Energetics of the specific binding interaction of the first three zinc fingers of the transcription factor TFIIIA with its cognate DNA sequence.

The energetics of the specific interaction of a protein fragment (zf1-3) containing the three N-terminal zinc fingers of the Xenopus laevis transcription factor TFIIIA with its cognate DNA sequence, contained in a 15 bp DNA duplex were studied using isothermal titration calorimetry (ITC), differential scanning calorimetry (DSC) and fluorescence titration. The use of both ITC and DSC is necessary to provide values for the thermodynamic parameters that have been corrected for thermal fluctuations of the interacting molecules. In the temperature range from 13 degrees C to 45 degrees C (where all the binding reaction components are folded), formation of the complex is enthalpically driven with a negative heat capacity effect (DeltaC(p)). In this respect, the binding reaction of zf1-3 is similar to those of other proteins that bind in the major groove of DNA. It is dissimilar to the association reactions of proteins, however, that bind in the minor groove of DNA and that are driven by a dominating entropy factor. Comparison of the experimental values of DeltaH(ass) and DeltaC(p) with expected values of these parameters, calculated from the burial of polar and nonpolar molecular surfaces, indicates that the polar groups at the protein/DNA interface are not completely dehydrated upon formation of the complex.
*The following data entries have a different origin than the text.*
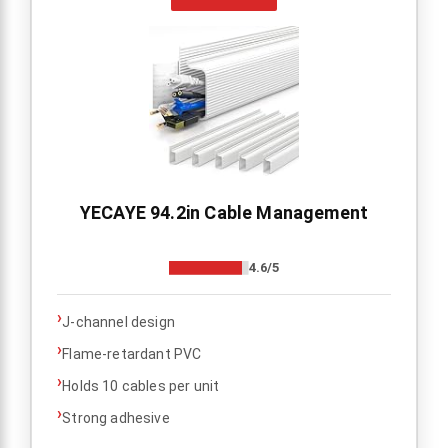
YECAYE 94.2in Cable Management
4.6/5
›
J-channel design
›
Flame-retardant PVC
›
Holds 10 cables per unit
›
Strong adhesive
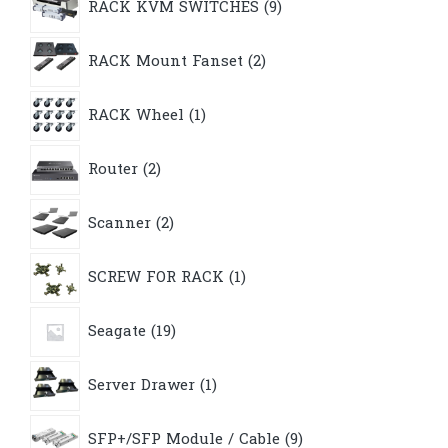
RACK KVM SWITCHES
9
products
2
RACK Mount Fanset
2
products
1
RACK Wheel
1
product
2
Router
2
products
2
Scanner
2
products
1
SCREW FOR RACK
1
product
19
Seagate
19
products
1
Server Drawer
1
product
9
SFP+/SFP Module / Cable
9
products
It also seems that the expected large positive entropy of dehydration upon forming the zfl-3/DNA complex ( approximately 1900 J * K(-1) * mol(-1)) cannot be balanced by the reduction in translational/rotational and configurational freedom of the protein to the level of the observed entropy of binding (38 J * K(-1) * mol(-1)). It is suggested that the additional negative entropy contribution comes from a damping of torsional motions in the DNA duplex.